Phil 20 June 2013 at 6:15 pm
I think cheating is rarely acceptable to a woman, am man however would need more discipline to be faithful. I and not sure cheating is a word i would use. Infidelity, maybe and what is a man supposed to do when a woman is hot with him, catch the moment or dismiss it, and how many people are going to be honest about it, i wonder if open relationships really last, i would say rarely.
Dave Moore 21 June 2013 at 3:22 am
Tremendous Mal,You have a real talent for writing.I think Anthony Robins sums it up nicely when he says " most people don't know the difference between pleasure and Happiness""Pleasure is short term and may be in conflict to Happiness which is longterm"...I never see my little daughter who is now 27 and beautiful, a direct result of my wife's unsuccessful affair 25 years ago.Glad to see you doing so well you are a shining light of optimism :)

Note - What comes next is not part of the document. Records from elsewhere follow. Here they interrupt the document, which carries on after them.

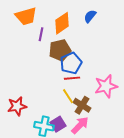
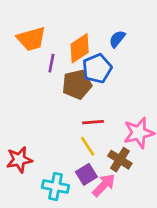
blue pentagon: (71, 63) -> (97, 68), moved
brown cross: (82, 105) -> (120, 160), moved
purple square: (58, 124) -> (86, 174), moved

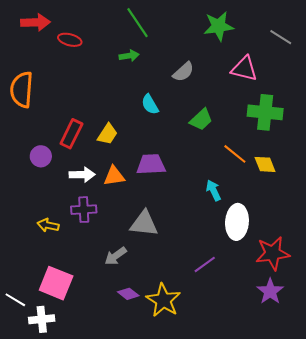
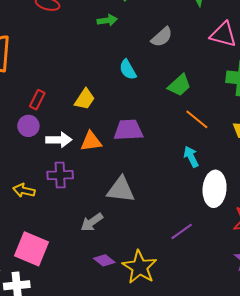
red rectangle: (71, 134) -> (37, 100), moved, size x0.7
orange line: (235, 154) -> (197, 119), moved
purple circle: (41, 156) -> (28, 126), moved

Happily In Love 21 June 2013 at 1:54 pm
Another great blog, I've been cheated on and I've cheated on people and either way I've felt terrible hurt & guilt. The way I see it, if you don't feel guilty for cheating on your partner, you shouldn't be with them. I'm not married so I can't speak on behalf of them but I would never want to hurt my fiancé like that. If I'm not happy, ill tell him. If it can't be fixed, ill leave
satmot97 26 June 2013 at 7:47 am
Very interesting again! Like I said on the other blog I have cheated. The cheating was bad enough but when I lied to try to cover it up when caught out I made it go to the top level!!!! All trust is destroyed even my trust of my wife has been eroded for some reason that I'm still a bit confused and surprised by. The innocent get hurt and hurt bad, it's really not worth it.There are different reasons for everyone, sure there are more common reasons but everyone has their reasons good or bad. Good or bad there are better ways of handling it that work for different people.There is some good to come out of it, we talk about anything so much more openly now. We are rebuilding our relationship slowly, we hope we make it.
Kayt 16 March 2014 at 3:57 pm
I think one thing that has been missed out on here is bisexuality. I have found it hard in the past being bi and trying to stay faithful with a partner. It's been a hard learning curve as you can't always get what you need from one person. Luckily my partner now accepts my sexuality and encourages me to 'explore' as long as i tell him all the details!